Leadership in the current knowledge era can no longer rely on a single source of expertise; rather, it needs to be a collaborative practice distributed across a range of individuals. We need to respond to complexity in our internal and external markets through the contribution and creativity of all stakeholders who can provide a dynamic concentration of management and knowledge while lowering the risk of suboptimal decisions.
At the same time, let’s consider how we might bring this focus on collaboration to a practice-based method of learning. Instead of relying on traditional teacher-to-student instruction, we would need to expose learners to live engagements and then have them collectively reflect on those experiences to expand and even create knowledge while working to improve the given practice.
Perhaps most prominent in the domain of practice-oriented leadership development is action learning, which consists of group projects, team members working and reflecting on problems occurring in their projects and workplaces, and other interpersonal experiences, such as coaching and mentorships, which encourage learning dialogues. Through conversation with trusted peers, learning dialogues allow the emergence of social, political and emotional reactions that may be blocking personal development and operating effectiveness.
When it comes to developing practice-based collaborative leadership and management, therefore, it is axiomatic that we begin by immersing managers in their own practices, not removing them from their lived experience. For the sake of learning, we may choose to accelerate the process by having facilitators place managers in problem domains or dilemmas to see how they might “learn their way out.” The critical change facilitators would make is to introduce novel forms of conversation that can bring out the skills of collaborative learning and dialogue. Learners would engage in empathic listening, understand the value of reflecting on perspectives different from their own and entertain the prospect of being changed by what they learn. This collaborative learning process opens up space for innovative ways to accomplish work or even reconceive how the work should be done in the first place.
Consider the case of Jim, senior vice president of sales for a large retailer. Jim was involved in a project to determine the reason for the heavy turnover of part-time check-out clerks throughout the company’s chains but had been unsuccessful in diagnosing the source of the problem. Fortunately, he was a member of an action learning team as part of a leadership development initiative, and the facilitator invited his team members to share their views on Jim’s problem.

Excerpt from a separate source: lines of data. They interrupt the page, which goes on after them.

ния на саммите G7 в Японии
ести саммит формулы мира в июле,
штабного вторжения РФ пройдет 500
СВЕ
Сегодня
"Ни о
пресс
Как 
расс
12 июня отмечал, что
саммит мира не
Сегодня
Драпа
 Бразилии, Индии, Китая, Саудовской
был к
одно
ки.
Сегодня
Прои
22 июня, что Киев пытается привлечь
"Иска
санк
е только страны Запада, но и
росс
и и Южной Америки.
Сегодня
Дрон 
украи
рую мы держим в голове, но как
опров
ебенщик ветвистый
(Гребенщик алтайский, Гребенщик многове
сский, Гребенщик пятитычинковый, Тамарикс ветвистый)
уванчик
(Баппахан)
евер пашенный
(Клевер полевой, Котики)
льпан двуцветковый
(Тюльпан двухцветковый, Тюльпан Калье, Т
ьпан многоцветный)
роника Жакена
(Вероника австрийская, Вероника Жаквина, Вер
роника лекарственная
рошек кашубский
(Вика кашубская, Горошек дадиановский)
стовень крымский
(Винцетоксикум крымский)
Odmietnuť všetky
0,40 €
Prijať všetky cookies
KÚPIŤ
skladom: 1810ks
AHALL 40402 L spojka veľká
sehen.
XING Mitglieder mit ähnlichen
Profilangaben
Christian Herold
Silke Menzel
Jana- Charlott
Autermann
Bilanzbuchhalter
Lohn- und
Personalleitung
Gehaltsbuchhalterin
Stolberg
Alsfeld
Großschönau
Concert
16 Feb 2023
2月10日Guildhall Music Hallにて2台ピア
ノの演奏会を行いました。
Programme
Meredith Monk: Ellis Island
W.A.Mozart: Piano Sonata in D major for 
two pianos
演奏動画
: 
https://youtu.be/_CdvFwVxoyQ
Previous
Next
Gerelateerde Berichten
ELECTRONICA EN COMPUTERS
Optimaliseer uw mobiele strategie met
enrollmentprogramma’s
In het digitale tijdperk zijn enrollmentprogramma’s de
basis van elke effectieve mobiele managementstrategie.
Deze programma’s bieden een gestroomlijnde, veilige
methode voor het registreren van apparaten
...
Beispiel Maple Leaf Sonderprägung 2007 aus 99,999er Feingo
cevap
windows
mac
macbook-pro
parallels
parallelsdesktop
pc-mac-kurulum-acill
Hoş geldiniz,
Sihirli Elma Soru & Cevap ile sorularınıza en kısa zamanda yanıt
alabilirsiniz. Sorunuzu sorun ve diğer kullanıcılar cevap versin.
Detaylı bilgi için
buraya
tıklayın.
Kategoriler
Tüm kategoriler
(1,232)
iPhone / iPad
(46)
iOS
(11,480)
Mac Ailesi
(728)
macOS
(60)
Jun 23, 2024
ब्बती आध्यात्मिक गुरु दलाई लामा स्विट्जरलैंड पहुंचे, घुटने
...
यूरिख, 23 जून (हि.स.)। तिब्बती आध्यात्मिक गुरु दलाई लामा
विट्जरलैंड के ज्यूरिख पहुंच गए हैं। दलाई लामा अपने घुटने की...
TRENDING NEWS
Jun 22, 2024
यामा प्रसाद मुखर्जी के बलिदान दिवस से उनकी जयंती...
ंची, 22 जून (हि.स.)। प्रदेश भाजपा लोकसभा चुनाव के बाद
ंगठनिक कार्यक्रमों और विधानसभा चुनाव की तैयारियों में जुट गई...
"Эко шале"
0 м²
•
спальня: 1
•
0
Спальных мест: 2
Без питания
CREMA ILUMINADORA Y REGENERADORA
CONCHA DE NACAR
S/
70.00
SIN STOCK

It turned out that Jim had spoken to a number of clerks but hadn’t realized that his executive rank caused most of them to clam up during conversation. He subsequently hired outside interviewers to survey the clerks and found the clerks felt they were treated like “second-class citizens.” Jim then may have worsened the problem by sending out communications that tried to inspire the clerks, not realizing, according to feedback from his action learning team facilitator and colleagues, that the clerks likely wanted behavioral accommodations rather than sweet talk.
Additionally, consider the collective leadership model used by the most successful national men’s rugby team of all time, New Zealand’s All Blacks. A case study of the team conducted by Thomas Johnson and colleagues attributed the team’s 75 percent winning record in test matches over a 100-year period to its leadership, which produces a team commitment to total honesty in self and team evaluation and reflection. Bottom-up collaborative learning accompanies its philosophy, as evidenced by one of its coaches, who said: “As we become more aware of the need for player-centered coaching rather than coach-centered, we try to recreate and simulate pressures of the game … and throw them in unpredicted events, and get the players to solve that problem.”
These examples demonstrate how “learning your way out” can develop leadership as a collaborative practice. The most critical meta-skill it enhances is developing in learners a peripheral awareness of one another. They seek out and learn from others’ views. They see value in sharing leadership.
On project and learning teams in particular, action learning allows team members to begin to make use of the team’s resources and recognize the strengths and weaknesses of others — for example, who provides support to team members, who knows where to find answers to the most intractable problems, who fosters team spirit, who explores and reports on opportunities outside the team, and so on. These issues are learning issues, and practice-based learning does not insist they be lodged within any one person; rather, they become the knowledge responsibilities of the entire team. The team becomes a collaborative enterprise.